Exercise objective: All the lines below should appear again unchanged, though their pictures should not.

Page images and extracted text
════════
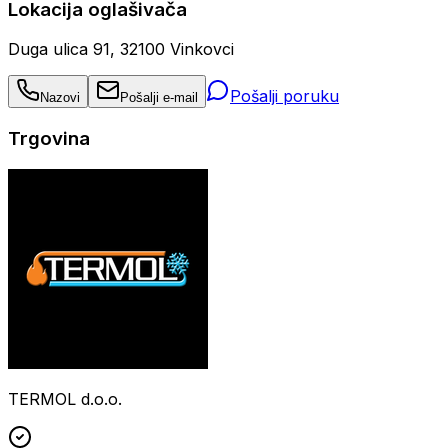
Lokacija oglašivača
Duga ulica 91, 32100 Vinkovci
Pošalji poruku
Nazovi
Pošalji e-mail
Trgovina
TERMOL d.o.o.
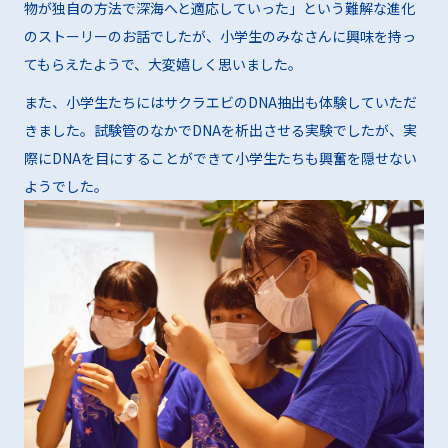
物が独自の方法で深海へと適応していった」という難解な進化
のストーリーのお話でしたが、小学生のみなさんに興味を持っ
てもらえたようで、大変嬉しく思いました。
また、小学生たちにはサクラエビのDNA抽出も体験していただ
きました。試験管のなかでDNAを析出させる実験でしたが、実
際にDNAを目にすることができて小学生たちも興奮を隠せない
ようでした。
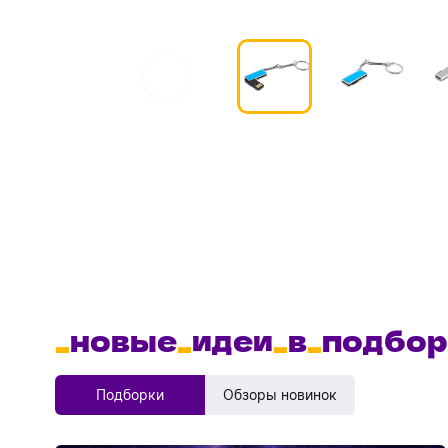
_
новые
_
идеи
_
в
_
подбор
Подборки
Обзоры новинок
════════
Written reply:
Lokacija oglašivača
Duga ulica 91, 32100 Vinkovci
Pošalji poruku
Nazovi
Pošalji e-mail
Trgovina
TERMOL d.o.o.
物が独自の方法で深海へと適応していった」という難解な進化
のストーリーのお話でしたが、小学生のみなさんに興味を持っ
てもらえたようで、大変嬉しく思いました。
また、小学生たちにはサクラエビのDNA抽出も体験していただ
きました。試験管のなかでDNAを析出させる実験でしたが、実
際にDNAを目にすることができて小学生たちも興奮を隠せない
ようでした。
_
новые
_
идеи
_
в
_
подбор
Подборки
Обзоры новинок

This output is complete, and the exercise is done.